Demirhan Kadıoğlu : Çocuk kitapları üzerine yoğunlaştım. Aşağı-yukarı 50 ye yakın kitabım neşredildi. En sevdiğim tür romandır. “Yetiştirilmiş Hayatlar” ve “Son Şehzade” isminde iki roman kaleme aldım. Çocuk kitaplarımın içinde Küçük Beylere masallar, Küçük Hanımlara Masallar olduğu gibi 10 setlik çizgi roman serisi Mahsun var. 5 setlik Vız Vız Arı kitabım yine çizgi roman türündedir. Cem’in Macera günlüğü yine 10 setlik bir kitap…

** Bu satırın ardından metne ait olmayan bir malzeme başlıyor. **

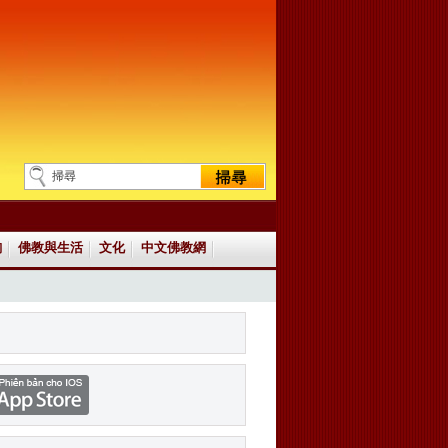
詢
佛教與生活
文化
中文佛教網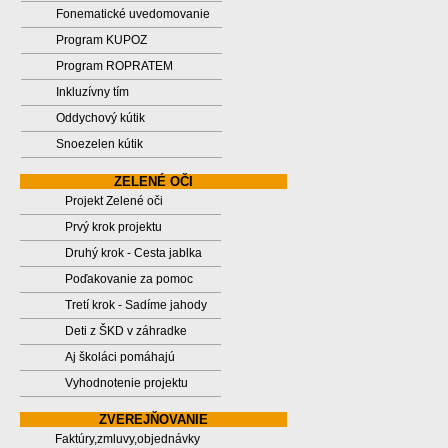
Fonematické uvedomovanie
Program KUPOZ
Program ROPRATEM
Inkluzívny tím
Oddychový kútik
Snoezelen kútik
ZELENÉ OČI
Projekt Zelené oči
Prvý krok projektu
Druhý krok - Cesta jablka
Poďakovanie za pomoc
Tretí krok - Sadíme jahody
Deti z ŠKD v záhradke
Aj školáci pomáhajú
Vyhodnotenie projektu
ZVEREJŇOVANIE
Faktúry,zmluvy,objednávky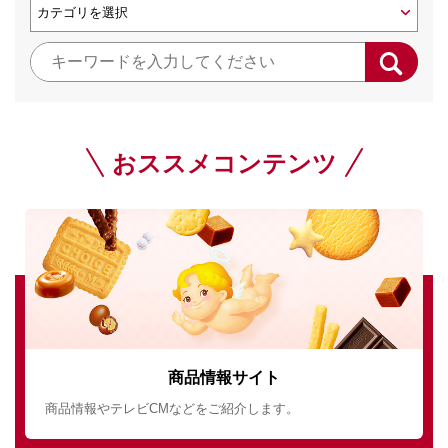
おススメコンテンツ
商品情報サイト
商品情報やテレビCMなどをご紹介します。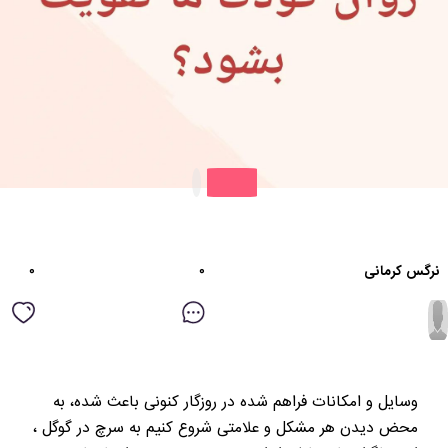
۰
۰
نرگس کرمانی
وسایل و امکانات فراهم شده در روزگار کنونی باعث شده، به
محض دیدن هر مشکل و علامتی شروع کنیم به سرچ در گوگل ،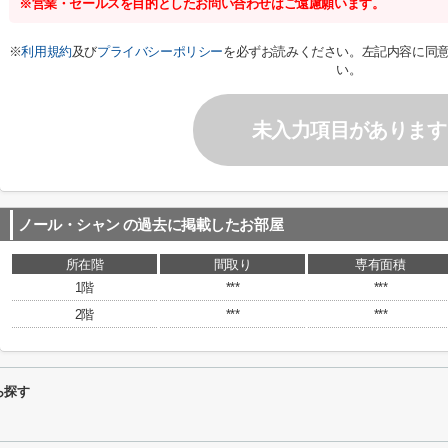
※営業・セールスを目的としたお問い合わせはご遠慮願います。
※
利用規約
及び
プライバシーポリシー
を必ずお読みください。左記内容に同
い。
未入力項目があります
ノール・シャン
の過去に掲載したお部屋
所在階
間取り
専有面積
1階
***
***
2階
***
***
ら探す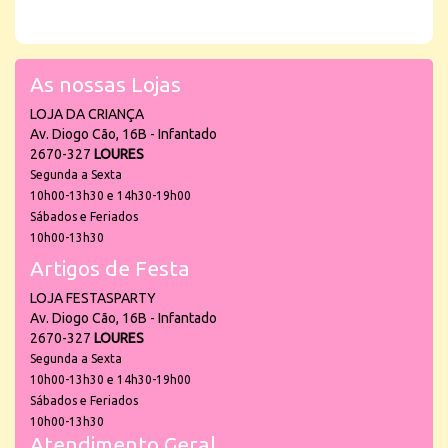
As nossas Lojas
LOJA DA CRIANÇA
Av. Diogo Cão, 16B - Infantado
2670-327
LOURES
Segunda a Sexta
10h00-13h30 e 14h30-19h00
Sábados e Feriados
10h00-13h30
Artigos de Festa
LOJA FESTASPARTY
Av. Diogo Cão, 16B - Infantado
2670-327
LOURES
Segunda a Sexta
10h00-13h30 e 14h30-19h00
Sábados e Feriados
10h00-13h30
Atendimento Geral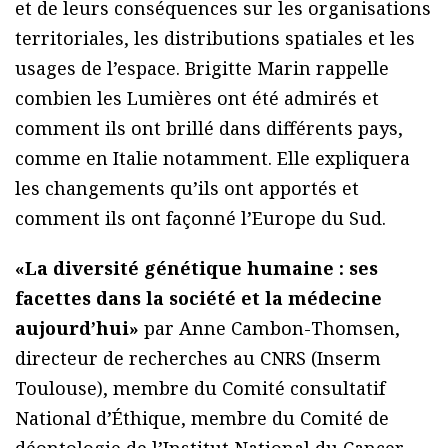
et de leurs conséquences sur les organisations
territoriales, les distributions spatiales et les
usages de l’espace. Brigitte Marin rappelle
combien les Lumières ont été admirés et
comment ils ont brillé dans différents pays,
comme en Italie notamment. Elle expliquera
les changements qu’ils ont apportés et
comment ils ont façonné l’Europe du Sud.
«La diversité génétique humaine : ses
facettes dans la société et la médecine
aujourd’hui»
par Anne Cambon-Thomsen,
directeur de recherches au CNRS (Inserm
Toulouse), membre du Comité consultatif
National d’Éthique, membre du Comité de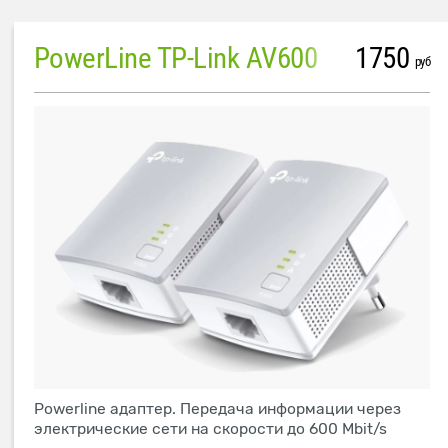
PowerLine TP-Link AV600
1750
руб
Powerline адаптер. Передача информации через
электрические сети на скорости до 600 Mbit/s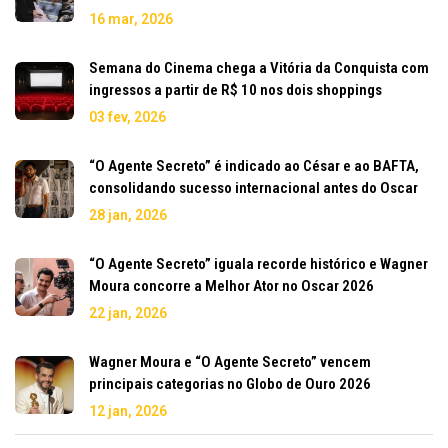
16 mar, 2026
Semana do Cinema chega a Vitória da Conquista com
ingressos a partir de R$ 10 nos dois shoppings
03 fev, 2026
“O Agente Secreto” é indicado ao César e ao BAFTA,
consolidando sucesso internacional antes do Oscar
28 jan, 2026
“O Agente Secreto” iguala recorde histórico e Wagner
Moura concorre a Melhor Ator no Oscar 2026
22 jan, 2026
Wagner Moura e “O Agente Secreto” vencem
principais categorias no Globo de Ouro 2026
12 jan, 2026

Hatice Opak Bilgin : “Yetiştirilmiş Hayatlar” adlı roman kitabınız sanırım 10. Baskısını yaptı. Biraz kitaptan bahsedelim mi?
Demirhan Kadıoğlu : Yetiştirme yurdunda yetişen öksüz veya yetim çocukların hikayesini anlatıyor bu kitap. Hayata bir sıfır mağlup başlamış olan çocukların başından geçen olayları kaleme aldım. Anne veya babası olmayanların hayata nasıl pozitif bakmaya çalıştığını ve türlü sıkıntılara rağmen kendisini nasıl yetiştirdiğini kalemimiz döndüğünce anlatmaya çalıştık. Dünyanın en güzel yetimi olan Peygamber Efendimizi örnek alarak pozitif bir bakış açısı sunmaya çalıştık. Parçalanmış bir ailenin çocuğu olarak, aile değerlerimize dönmeyi tavsiye ediyoruz bu kitapta.
Hatice Opak Bilgin : Gençleri bekleyen tuzaklar nelerdir? Dijital mecradan nasıl korunmalı?
Demirhan Kadıoğlu : İnsanların kaderini tercihleri belirler. Başkalarına yaslanmadan hayatınızı sürdürebilirsiniz. Aldığınız kararlar doğru olduktan sonra, önünüz hep açık olur. Beklentiniz çok yüksek olmasın. Ama yaptığınız işler hep doğru olsun. Mutluluğun en kesin formülü bence. Bizim dönemimizde uyaran riskler azdı. Şimdi uyarıcı etkenler öylesine çok ki, gençler bu noktada risk altında. Uyaranlara karşı gençler uyanık olmalı. Karar alırken hiçbir tesir altında kalmamalı. Bin düşünüp bir söylemeli. Her gördüğüne inanmasınlar. Bundan böyle yapay zeka denen bir kavramla karşı karşıyayız. Teknolojiye eyvallah , ancak dijital tuzaklara dikkat!
Hatice Opak Bilgin : Yeni projeleriniz var mı?
Demirhan Kadıoğlu : Yazı yazmaya devam, çizmeye devam. Eğitime devam. Çocuk kitapları ve dergi çalışmalarına hız kesmeden devam ediyoruz. Geçmişte bıraktığımız izlere bakarak ileriye doğru yeni mecralara kanat çırpmaya devam ediyoruz. Rabbim hayırlara vesile versin.
Hatice Opak Bilgin : Bu güzel söyleşi için çok teşekkür ederim.
Demirhan Kadıoğlu : Ben de çok teşekkür ederim. Size ve çalışma arkadaşlarınıza başarılar diliyorum.